Country Eggs Benedict
User Reviews
5
Country Eggs Benedict
Description
Country Eggs Benedict assembles layers starting with toasted whole wheat or whole-grain bread, providing a nutty base. The ham adds savory depth, while roasted asparagus spears bring a tender yet crisp vegetable component seasoned with olive oil, salt, and pepper. Fried eggs cooked in butter and oil add richness and a soft texture.
The hollandaise sauce is made by gently cooking egg yolks with lemon juice over very low heat while whisking in firm butter until thickened, preventing curdling. Chives and parsley added to the sauce deliver subtle herbal notes.
Together, the components create a dish with contrasting textures: crispy bread crusts (optionally removed for presentation), tender ham, fresh asparagus, creamy eggs, and smooth herb sauce. This meal suits brunch or breakfast occasions where a thoughtful balance of flavors and textures is desired.
Practical advice includes that large eggs are used, but eggs can be cooked to any doneness preference. Bread choice is flexible, from dinner rolls to rye, allowing adaptation to personal taste. For those who dislike asparagus, roasted broccoli, cauliflower, or zucchini can substitute. Removing crusts from toast enhances presentation but is optional. The hollandaise sauce requires gentle heat and constant whisking to achieve the right consistency without curdling.
Ingredients
For the asparagus:
- 1 bunch asparagus fresh
- 2 tablespoons olive oil
- salt
- black pepper
For the eggs:
- 6 egg
- 2 tablespoons butter
- 2 tablespoons canola oil
For the sauce:
- 3 egg yolk
- 1 tablespoon lemon juice
- ½ cup butter firm
- 1 teaspoon chives snipped
- 1 teaspoon parsley finely chopped
For Assembly:
- 6 lices whole wheat bread toasted, or whole grain bread
- 6 lices ham cooked
- chives chopped, for serving, additional
- parsley chopped, for serving, additional
Instructions
Roast the asparagus:
- Preheat the oven to 425 degrees.
- Trim any tough ends from the asparagus and place in a single layer on a baking sheet.
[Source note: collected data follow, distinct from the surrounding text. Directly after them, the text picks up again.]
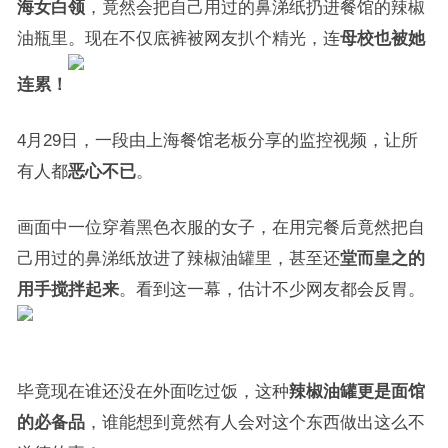
海女白领
，竟然会把自己用过的鼻涕纸扔进餐馆的辣椒
油瓶里。现在不仅底裤被网友扒个精光，连
母校也被她
连累！
4月29日，一段由上海餐馆老板分享的监控视频，让所
有人都
恶心不已
。
画面中一位穿着黑色衣服的女子，在用完餐后竟然把自
己用过的鼻涕纸放进了辣椒油罐里，甚至还
堂而皇之的
用手搅拌起来
。看到这一幕，估计不少网友都会反胃。
毕竟现在谁还没在外面吃过饭，这种
辣椒油罐更是面馆
的必备品
，谁能想到竟然有人会对这个东西做出这么不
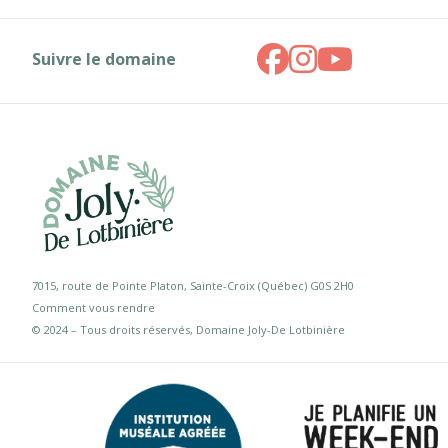
Suivre le domaine
7015, route de Pointe Platon, Sainte-Croix (Québec) G0S 2H0
Comment vous rendre
© 2024 – Tous droits réservés, Domaine Joly-De Lotbinière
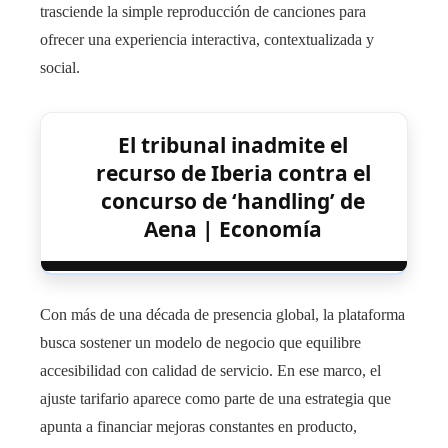
trasciende la simple reproducción de canciones para
ofrecer una experiencia interactiva, contextualizada y
social.
El tribunal inadmite el
recurso de Iberia contra el
concurso de ‘handling’ de
Aena | Economía
Con más de una década de presencia global, la plataforma
busca sostener un modelo de negocio que equilibre
accesibilidad con calidad de servicio. En ese marco, el
ajuste tarifario aparece como parte de una estrategia que
apunta a financiar mejoras constantes en producto,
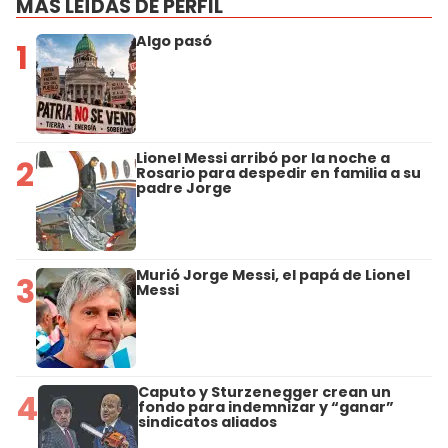
MÁS LEÍDAS DE PERFIL
Algo pasó
1
Lionel Messi arribó por la noche a
2
Rosario para despedir en familia a su
padre Jorge
Murió Jorge Messi, el papá de Lionel
3
Messi
Caputo y Sturzenegger crean un
4
fondo para indemnizar y “ganar”
sindicatos aliados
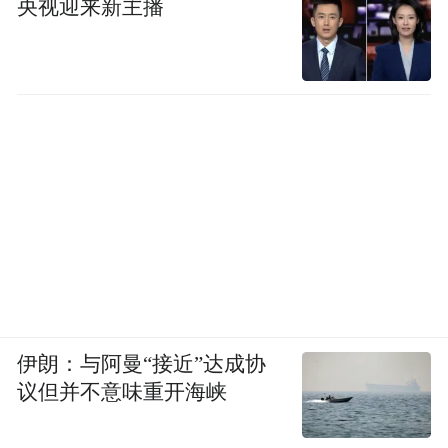
央视迎来新主播
伊朗：与阿曼“接近”达成协
议但并不意味重开海峡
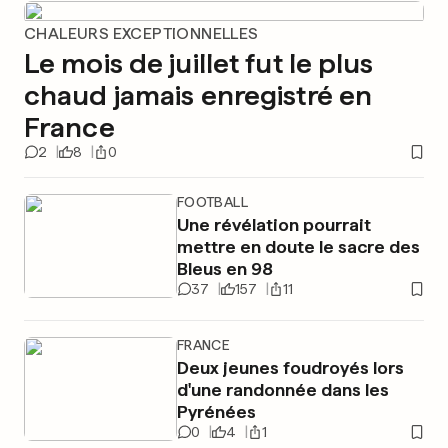
CHALEURS EXCEPTIONNELLES
Le mois de juillet fut le plus
chaud jamais enregistré en
France
2
8
0
FOOTBALL
Une révélation pourrait
mettre en doute le sacre des
Bleus en 98
37
157
11
FRANCE
Deux jeunes foudroyés lors
d'une randonnée dans les
Pyrénées
0
4
1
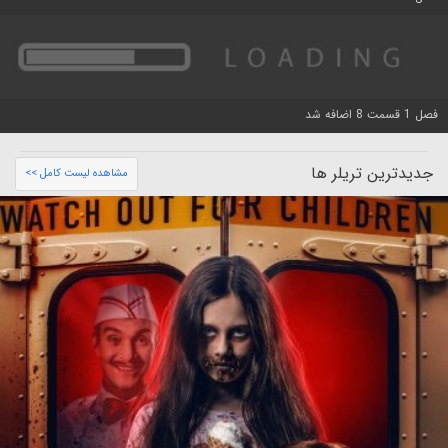
فصل 1 قسمت 8 اضافه شد
جدیدترین تریلر ها
مشاهده لیست کامل >>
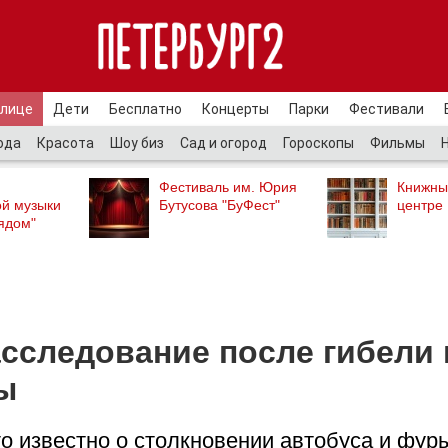
улице
Дети
Бесплатно
Концерты
Парки
Фестивали
ода
Красота
Шоу биз
Сад и огород
Гороскопы
Фильмы
Фестиваль им. Юрия
Книжны
ой музыки
Бутусова "БуФест"
центре
ядом"
асследование после гибели 
ы
то известно о столкновении автобуса и фур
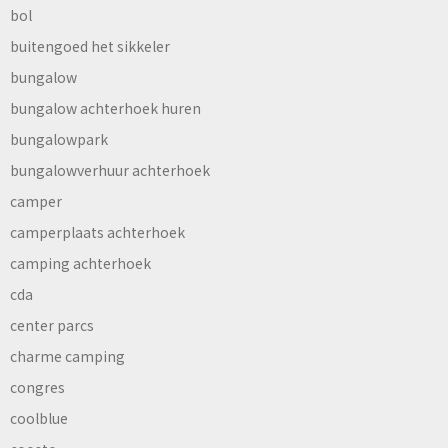
bol
buitengoed het sikkeler
bungalow
bungalow achterhoek huren
bungalowpark
bungalowverhuur achterhoek
camper
camperplaats achterhoek
camping achterhoek
cda
center parcs
charme camping
congres
coolblue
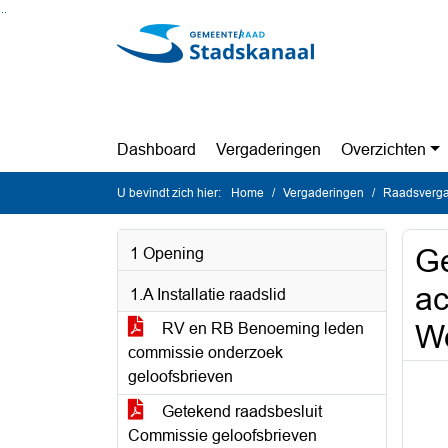
Ga naar de inhoud van deze pagina
Ga naar het zoeken
Ga naar het menu
Dashboard
Vergaderingen
Overzichten
U bevindt zich hier:
Home
Vergaderingen
Raadsverga
Ge
1 Opening
ac
1.A Installatie raadslid
We
RV en RB Benoeming leden
commissie onderzoek
geloofsbrieven
Getekend raadsbesluit
Commissie geloofsbrieven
- Drizzle with olive oil and sprinkle with salt and pepper. Roll or toss the asparagus to evenly distribute the oil over all the spears.
- Cook for approximately 20 minutes. Exact cooking time will depend on the thickness of the spears. Start checking after about 15 minutes and use your own judgment as to when the spears are done.
- Remove from the oven and set aside.
Prepare the hollandaise sauce:
- Place the egg yolks and lemon juice in a medium saucepan and stir with a wire whisk.
- Add half the butter. Heat over very low heat, whisking constantly until the butter has melted.
- Add the remaining butter and continue whisking until the butter is melted and the sauce thickens.
- When the sauce has thickened, stir in the chives and parsley. Keep over very low heat.
- Toast the bread, remove the crusts and set aside.
Prepare the eggs:
- In a medium non-stick skillet over medium heat, melt half the butter and half the canola oil. Add three of the eggs and cook until whites are cooked through but yolks are still runny.
- Repeat with remaining butter, oil, and eggs.
Assembly:
- For each serving, place one slice of toast on the plate. Top with a slice of cooked ham, several asparagus spears and a fried egg. Drizzle with a generous amount of the herbed hollandaise sauce and sprinkle with additional chives or parsley.
Notes
- Use large eggs and cook them to your preferred doneness, including scrambling if desired.
- Any bread type works; leftover rolls or different grains can substitute for the toast.
- Roasted vegetables like broccoli or cauliflower can replace asparagus if preferred.
- Keep heat very low when making hollandaise to avoid curdling the eggs.
- Removing crusts from toast improves presentation but is optional; save crusts for breadcrumbs later.
Nutrition Information
Show DetailsNutrition Facts
Serving: 6servings
Amount Per Serving
Calories 470 kcal
% Daily Value*
| Serving | 1 | |
| Calories | 470kcal | 24% |
| Carbohydrates | 15g | 5% |
| Protein | 18g | 36% |
| Fat | 38g | 58% |
| Saturated Fat | 16g | 80% |
| Trans Fat | 1g | 50% |
| Cholesterol | 332mg | 111% |
| Sodium | 672mg | 28% |
| Potassium | 379mg | 8% |
| Fiber | 3g | 12% |
| Sugar | 3g | 6% |
| Vitamin A | 1533IU | 31% |
| Vitamin C | 12mg | 13% |
| Calcium | 92mg | 9% |
| Iron | 4mg | 22% |
* Percent Daily Values are based on a 2,000 calorie diet.